Debugging Kiali

How to debug Kiali using logs, metrics, traces, and profiler.

Logs

The most basic way of debugging the internals of Kiali is to examine its log messages. A typical way of examining the log messages is via:

kubectl logs -n istio-system deployment/kiali

Each log message is logged at a specific level. The different log levels are trace, debug, info, warn, error, and fatal. By default, log messages at info level and higher will be logged. If you want to see more verbose logs, set the log level to debug or trace (trace is the most verbose setting and will make the log output very “noisy”). You set the log level in the Kiali CR:

spec:
  deployment:
    logger:
      log_level: debug

By default, Kiali will log messages in a basic text format. You can have Kiali log messages in JSON format, which can sometimes make reading, querying, and filtering the logs easier:

spec:
  deployment:
    logger:
      log_format: json

Filtering logs

You may want to pinpoint specific log messages in the Kiali logs. The following are different commands and expressions you can use in order to filter the logs to help expose messages you are most interested in. There are two sets of commands/expressions documented below: one using grep and sed if Kiali is logging its messages in simple text format, and the other using jq if Kiali is logging its messages in JSON format. (Note that jq will format each JSON message into multiple lines to read the JSON easier. Pass the -c option to jq to condense the JSON into one line per log message - it may be harder to read, but will reduce the amount of lines considerably.)

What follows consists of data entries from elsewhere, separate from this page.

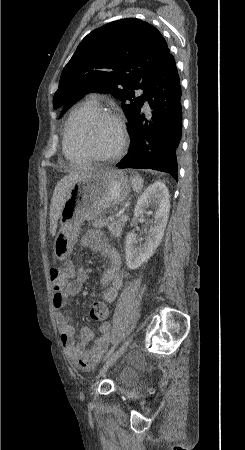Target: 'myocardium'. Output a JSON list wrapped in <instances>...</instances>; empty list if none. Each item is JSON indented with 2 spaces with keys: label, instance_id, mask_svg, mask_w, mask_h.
I'll return each instance as SVG.
<instances>
[{
  "label": "myocardium",
  "instance_id": "f54148a6",
  "mask_svg": "<svg viewBox=\"0 0 245 450\" xmlns=\"http://www.w3.org/2000/svg\"><path fill=\"white\" fill-rule=\"evenodd\" d=\"M104 118L111 120L117 125L119 134H120V142L115 151H113L110 154L107 155H95L91 153L83 144L80 143L77 137V133L75 130V122L76 120L71 121V137L73 145L76 149H78L82 154H84L88 159L98 161V162H108L118 159L120 156L123 155L125 152L128 142H129V135L127 131V127L121 116H119L117 113L108 110V109H95L83 118L81 120L85 123V125H90L97 119Z\"/></svg>",
  "mask_w": 245,
  "mask_h": 450
}]
</instances>
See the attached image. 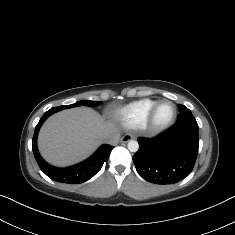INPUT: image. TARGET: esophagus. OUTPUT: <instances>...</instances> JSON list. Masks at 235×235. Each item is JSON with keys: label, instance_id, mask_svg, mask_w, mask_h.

Note that all commands/expressions below should have the Kiali logs piped into its stdin. Usually this means using kubectl to get the logs from Kiali and pipe them, like this:

kubectl logs -n istio-system deployments/kiali | <...commands/expressions here...>

Remove log levels

If you have enabled the log level of “trace”, the Kiali logs will contain a large amount of messages. If you have a hard time sifting through all of those messages, rather than reconfigure Kiali with a different log level you can simply filter out the trace messages.

text: grep -v ' TRC '
json: jq -R 'fromjson? | select(.level != "trace")'


If you want to remove both “trace” and “debug” level messages (leaving “info” and higher priority messages):

text: grep -vE ' (TRC|DBG) '
json: jq -R 'fromjson? | select(.level != "trace" and .level != "debug")'

Show logs for only a single request

Some log messages are associated with a single, specific request. You can obtain all the logs associated with any specific request given a request ID. To determine which request ID you want to use as a filter, you first find all the request IDs in the logs:

text: grep -o 'request-id=[^ ]*' | sed 's/^request-id=//' | sort -u
json: jq -rR 'fromjson? | select(has("request-id")) | ."request-id"'


Pick a request ID, and use it to retrieve all the logs associated with that request:

text: grep 'request-id=abc123'
json: jq -rR 'fromjson? | select(."request-id" == "abc123")'


But just having a list of every request ID is likely not enough. You most likely want to look at the logs for requests for a specific Kiali API (like the graph generation API). To see all the different routes into the Kiali API server that were requested, you can get their route names like this:

text: grep -o 'route=[^ ]*' | sed 's/^route=//' | sort -u
json: jq -rR 'fromjson? | select(.route) | .route' | sort -u


The GraphNamespaces route is an important one - it is the API that is used to generate the main Kiali graphs. If you want to see all the IDs for all requests to this API, you can do this:

text: grep 'route=GraphNamespaces' | grep -o 'request-id=[^ ]*' | sed 's/^request-id=//' | sort -u
json: jq -rR 'fromjson? | select(.route == "GraphNamespaces") | .["request-id"]' | sort -u


Now you can take one of those request IDs and obtain logs for it (as explained earlier) to see all the logs for that request to generate a graph.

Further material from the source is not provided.